**PROBLEM STATEMENT**
Copy every entry word for word, but skip the pictures.

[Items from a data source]
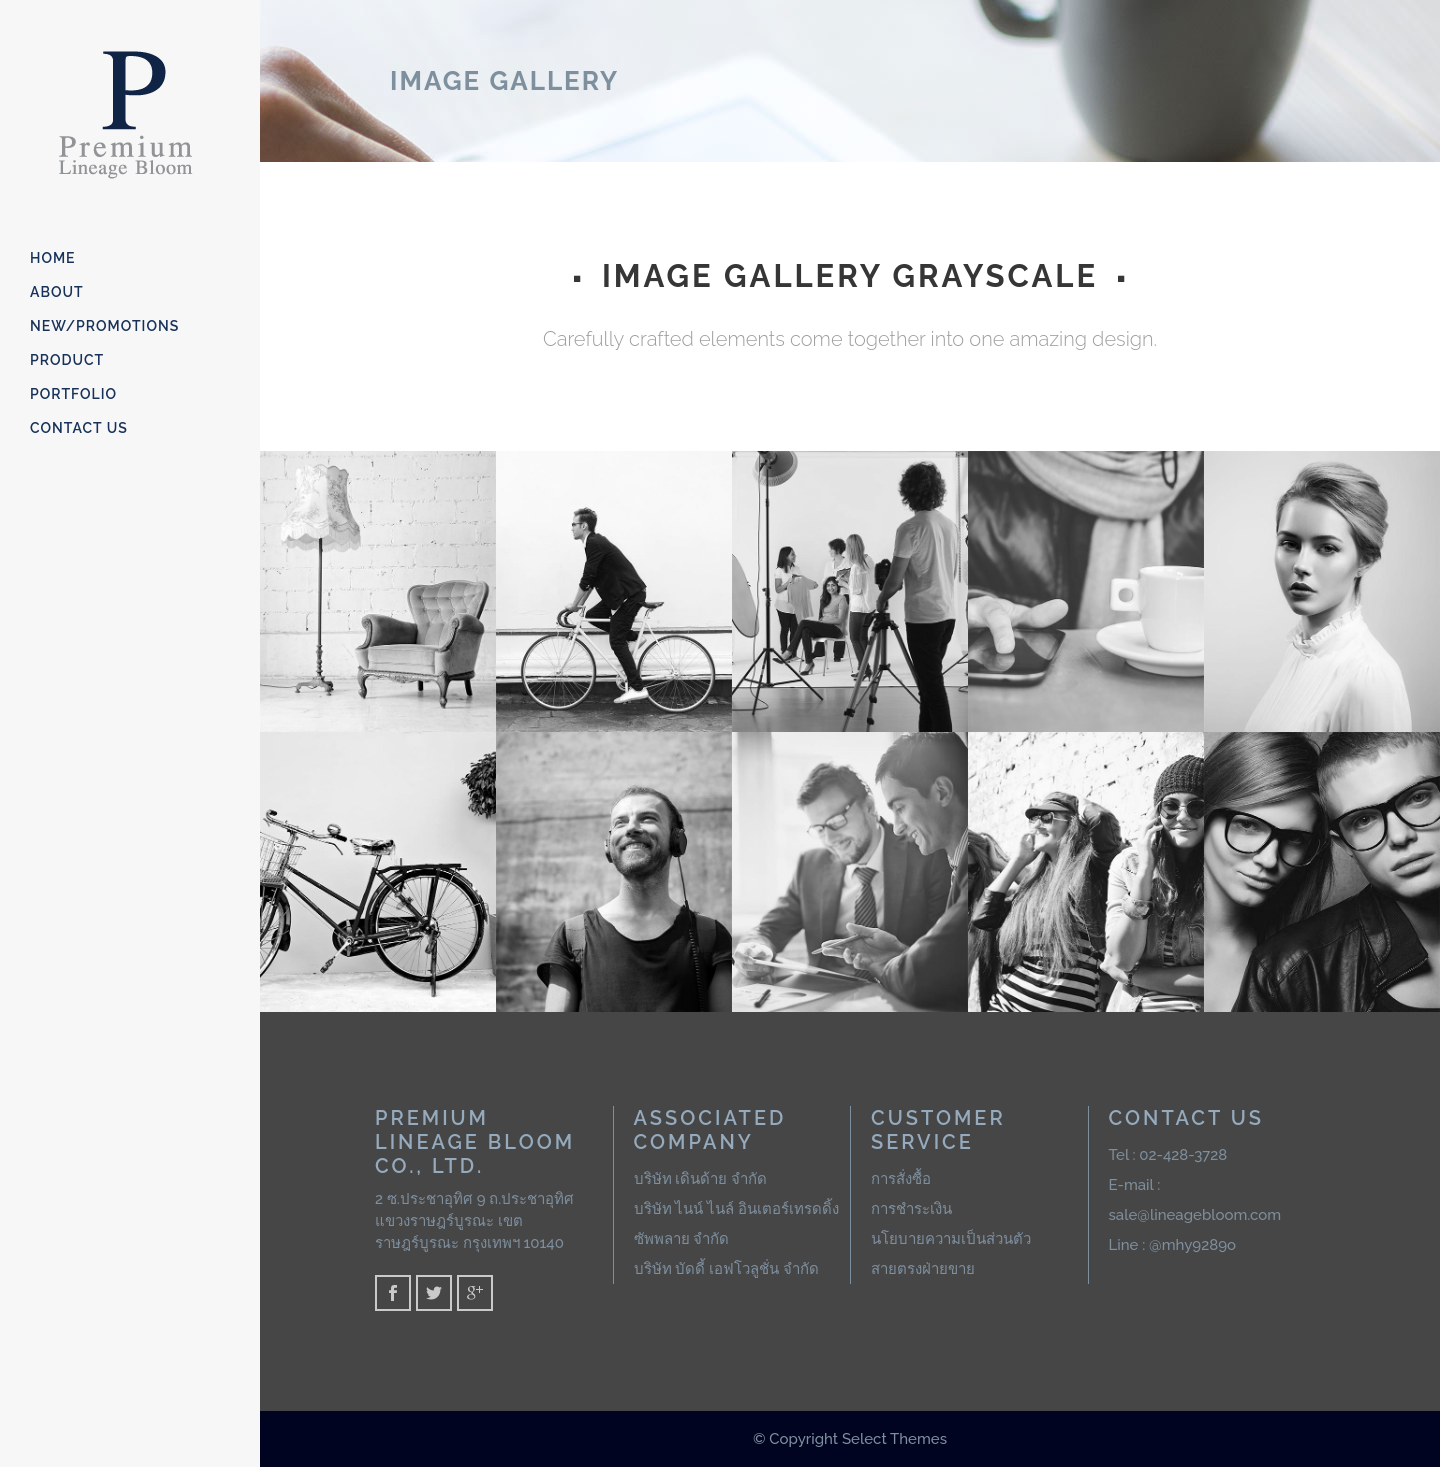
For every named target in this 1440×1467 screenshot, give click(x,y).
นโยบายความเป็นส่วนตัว (951, 1239)
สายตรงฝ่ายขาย (923, 1269)
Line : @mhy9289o (1173, 1245)
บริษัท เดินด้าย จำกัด (701, 1179)
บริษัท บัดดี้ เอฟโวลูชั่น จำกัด (726, 1269)
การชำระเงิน (911, 1209)
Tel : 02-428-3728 (1168, 1155)
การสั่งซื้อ (901, 1179)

**EXERCISE RESULT**
For every named target in this 1440×1467 screenshot, give click(x,y).
นโยบายความเป็นส่วนตัว (951, 1239)
สายตรงฝ่ายขาย (923, 1269)
Line : @mhy9289o (1173, 1245)
บริษัท เดินด้าย จำกัด (701, 1179)
บริษัท บัดดี้ เอฟโวลูชั่น จำกัด (726, 1269)
การชำระเงิน (911, 1209)
Tel : 02-428-3728 (1168, 1155)
การสั่งซื้อ (901, 1179)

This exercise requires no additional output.